> _Aim of the exercise_:
All that is needed is the run of lines from the top of the entries to the line with "ตั้ง Sanook เป็นข่าวโปรดบน Google", that line included, repeated exactly and free of pictures.

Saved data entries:

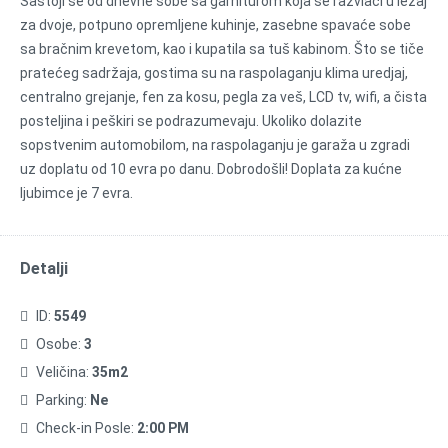
Sastoji se od dnevne sobe sa garniturom koja se razvlači u ležaj
za dvoje, potpuno opremljene kuhinje, zasebne spavaće sobe
sa bračnim krevetom, kao i kupatila sa tuš kabinom. Što se tiče
pratećeg sadržaja, gostima su na raspolaganju klima uredjaj,
centralno grejanje, fen za kosu, pegla za veš, LCD tv, wifi, a čista
posteljina i peškiri se podrazumevaju. Ukoliko dolazite
sopstvenim automobilom, na raspolaganju je garaža u zgradi
uz doplatu od 10 evra po danu. Dobrodošli! Doplata za kućne
ljubimce je 7 evra.
Detalji
ID:
5549
Osobe:
3
Veličina:
35m2
Parking:
Ne
Check-in Posle:
2:00 PM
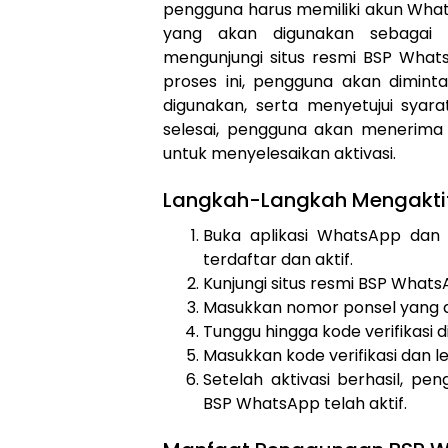
pengguna harus memiliki akun What
yang akan digunakan sebagai la
mengunjungi situs resmi BSP What
proses ini, pengguna akan dimi
digunakan, serta menyetujui syar
selesai, pengguna akan menerima 
untuk menyelesaikan aktivasi.
Langkah-Langkah Mengakti
Buka aplikasi WhatsApp dan
terdaftar dan aktif.
Kunjungi situs resmi BSP WhatsA
Masukkan nomor ponsel yang ak
Tunggu hingga kode verifikasi d
Masukkan kode verifikasi dan l
Setelah aktivasi berhasil, p
BSP WhatsApp telah aktif.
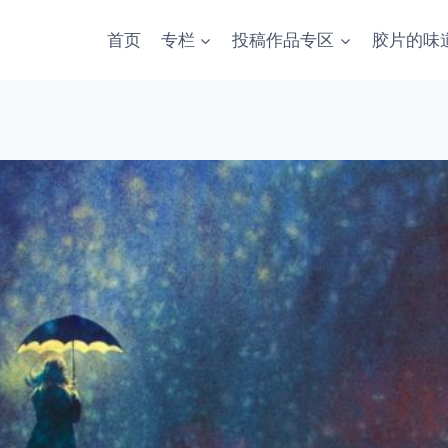
首页
专栏
投稿作品专区
胶片的味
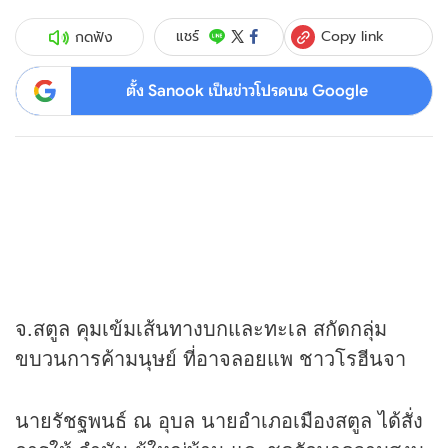
Copy link
แชร์
กดฟัง
ตั้ง Sanook เป็นข่าวโปรดบน Google
จ.สตูล คุมเข้มเส้นทางบกและทะเล สกัดกลุ่ม
ขบวนการค้ามนุษย์ ที่อาจลอยแพ ชาวโรฮีนจา
นายรัชฐพนธ์ ณ อุบล นายอำเภอเมืองสตูล ได้สั่ง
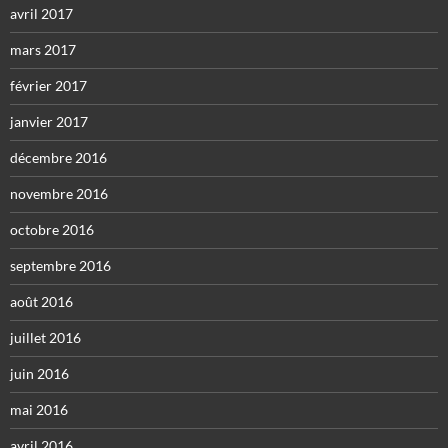
avril 2017
mars 2017
février 2017
janvier 2017
décembre 2016
novembre 2016
octobre 2016
septembre 2016
août 2016
juillet 2016
juin 2016
mai 2016
avril 2016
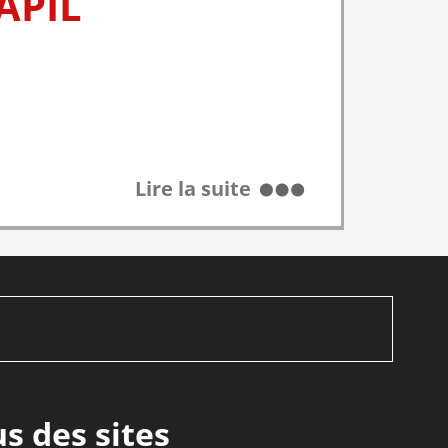
RAPIL
Lire la suite
us des sites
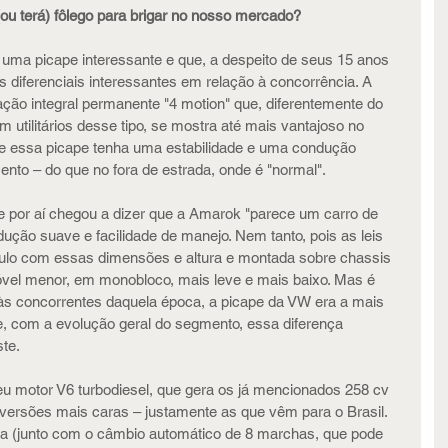
ou terá) fôlego para brigar no nosso mercado?
uma picape interessante e que, a despeito de seus 15 anos 
s diferenciais interessantes em relação à concorrência. A 
ção integral permanente "4 motion" que, diferentemente do 
utilitários desse tipo, se mostra até mais vantajoso no 
que essa picape tenha uma estabilidade e uma condução 
to – do que no fora de estrada, onde é "normal". 
e por aí chegou a dizer que a Amarok "parece um carro de 
ução suave e facilidade de manejo. Nem tanto, pois as leis 
ulo com essas dimensões e altura e montada sobre chassis 
vel menor, em monobloco, mais leve e mais baixo. Mas é 
s concorrentes daquela época, a picape da VW era a mais 
oje, com a evolução geral do segmento, essa diferença 
ste.
eu motor V6 turbodiesel, que gera os já mencionados 258 cv 
versões mais caras – justamente as que vêm para o Brasil. 
 (junto com o câmbio automático de 8 marchas, que pode 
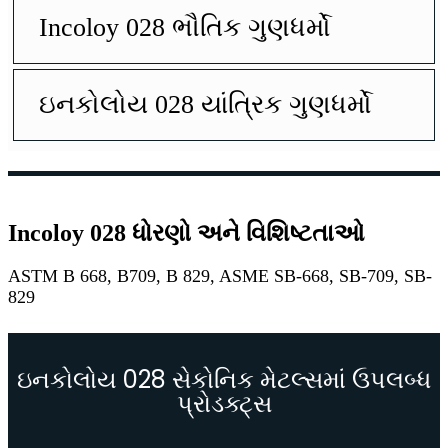
Incoloy 028 ભૌતિક ગુણધર્મો
ઇનકોલોય 028 યાંત્રિક ગુણધર્મો
Incoloy 028 ધોરણો અને વિશિષ્ટતાઓ
ASTM B 668, B709, B 829, ASME SB-668, SB-709, SB-
829
ઇનકોલોય 028 સેકોનિક મેટલ્સમાં ઉપલબ્ધ
પ્રોડક્ટ્સ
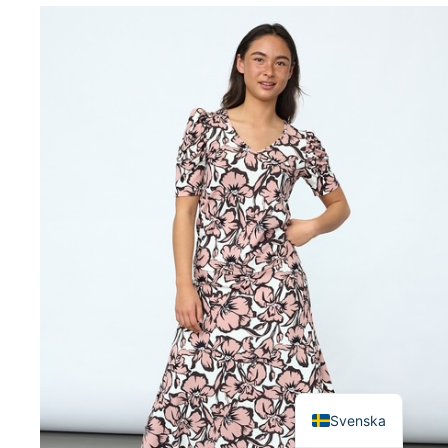
English
Svenska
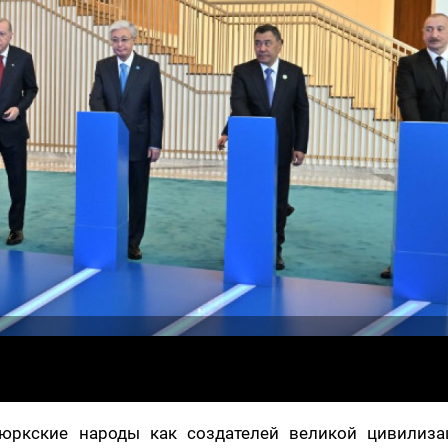
тюркские народы как создателей великой цивилиза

> _Response below_:
Sastoji se od dnevne sobe sa garniturom koja se razvlači u ležaj
za dvoje, potpuno opremljene kuhinje, zasebne spavaće sobe
sa bračnim krevetom, kao i kupatila sa tuš kabinom. Što se tiče
pratećeg sadržaja, gostima su na raspolaganju klima uredjaj,
centralno grejanje, fen za kosu, pegla za veš, LCD tv, wifi, a čista
posteljina i peškiri se podrazumevaju. Ukoliko dolazite
sopstvenim automobilom, na raspolaganju je garaža u zgradi
uz doplatu od 10 evra po danu. Dobrodošli! Doplata za kućne
ljubimce je 7 evra.
Detalji
ID:
5549
Osobe:
3
Veličina:
35m2
Parking:
Ne
Check-in Posle:
2:00 PM
pengguna harus memiliki akun What
yang akan digunakan sebagai la
mengunjungi situs resmi BSP What
proses ini, pengguna akan dimi
digunakan, serta menyetujui syar
selesai, pengguna akan menerima 
untuk menyelesaikan aktivasi.
Langkah-Langkah Mengakti
Buka aplikasi WhatsApp dan
terdaftar dan aktif.
Kunjungi situs resmi BSP WhatsA
Masukkan nomor ponsel yang ak
Tunggu hingga kode verifikasi d
Masukkan kode verifikasi dan l
Setelah aktivasi berhasil, p
BSP WhatsApp telah aktif.
首页
专栏
投稿作品专区
胶片的味
Copy link
แชร์
กดฟัง
ตั้ง Sanook เป็นข่าวโปรดบน Google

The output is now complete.